§ WORK TO BE COMPLETED:
In the entries below, which lines run from the one containing "place where they" to the one containing "offer to the"? Copy exactly those lines, ends included, and no others.

§ SUPPLIED INFORMATION:
^^^^
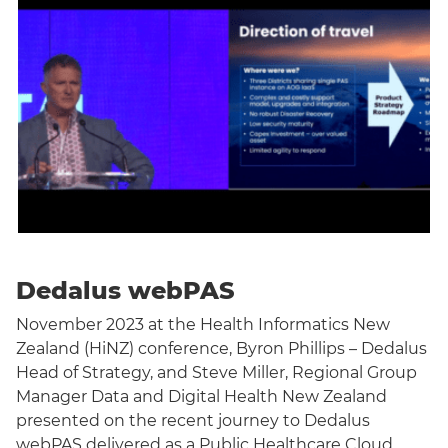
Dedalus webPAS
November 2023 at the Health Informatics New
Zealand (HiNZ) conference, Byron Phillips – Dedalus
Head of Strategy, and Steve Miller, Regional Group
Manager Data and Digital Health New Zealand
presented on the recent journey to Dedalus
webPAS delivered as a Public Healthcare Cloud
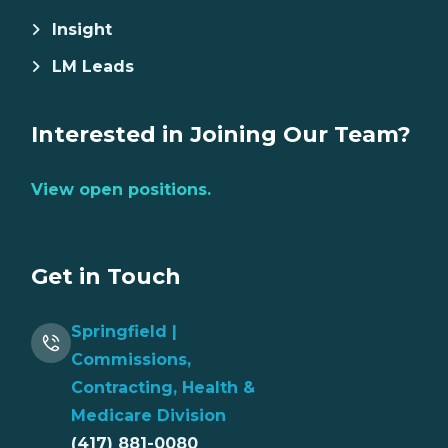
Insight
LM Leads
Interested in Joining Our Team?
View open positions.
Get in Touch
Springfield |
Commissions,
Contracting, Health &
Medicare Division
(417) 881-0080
^^^^
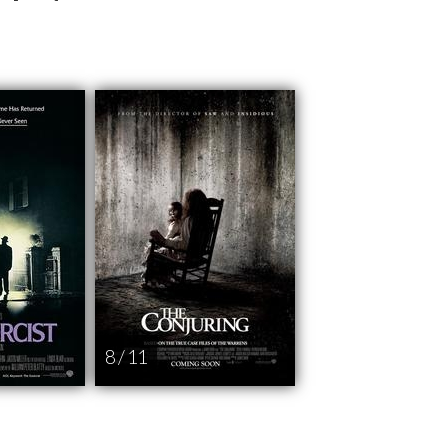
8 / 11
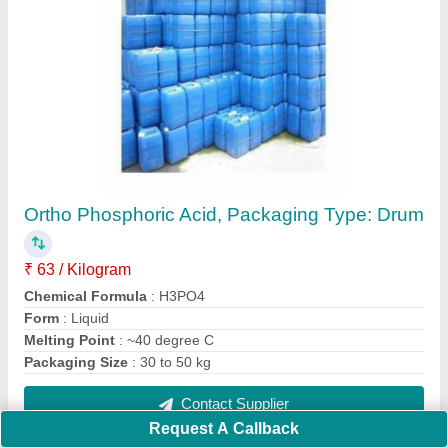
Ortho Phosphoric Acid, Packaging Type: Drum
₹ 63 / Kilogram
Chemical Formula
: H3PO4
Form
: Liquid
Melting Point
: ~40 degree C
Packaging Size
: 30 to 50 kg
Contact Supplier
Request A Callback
^^^^
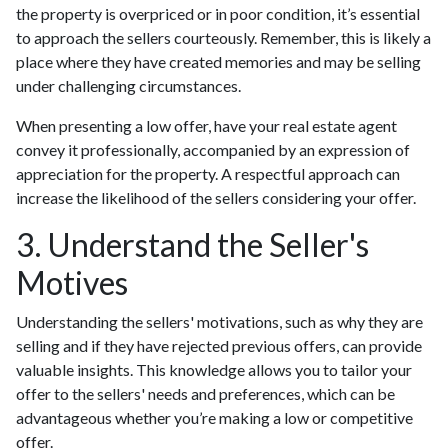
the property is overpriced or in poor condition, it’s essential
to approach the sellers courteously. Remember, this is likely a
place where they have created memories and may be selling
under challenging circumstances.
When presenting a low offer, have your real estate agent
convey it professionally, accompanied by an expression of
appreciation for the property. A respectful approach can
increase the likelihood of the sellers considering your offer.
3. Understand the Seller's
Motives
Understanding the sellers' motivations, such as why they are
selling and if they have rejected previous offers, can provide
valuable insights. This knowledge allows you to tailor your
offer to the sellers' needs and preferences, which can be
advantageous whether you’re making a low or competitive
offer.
^^^^
§ RESPONSE TO THE EXERCISE:
place where they have created memories and may be selling
under challenging circumstances.
When presenting a low offer, have your real estate agent
convey it professionally, accompanied by an expression of
appreciation for the property. A respectful approach can
increase the likelihood of the sellers considering your offer.
3. Understand the Seller's
Motives
Understanding the sellers' motivations, such as why they are
selling and if they have rejected previous offers, can provide
valuable insights. This knowledge allows you to tailor your
offer to the sellers' needs and preferences, which can be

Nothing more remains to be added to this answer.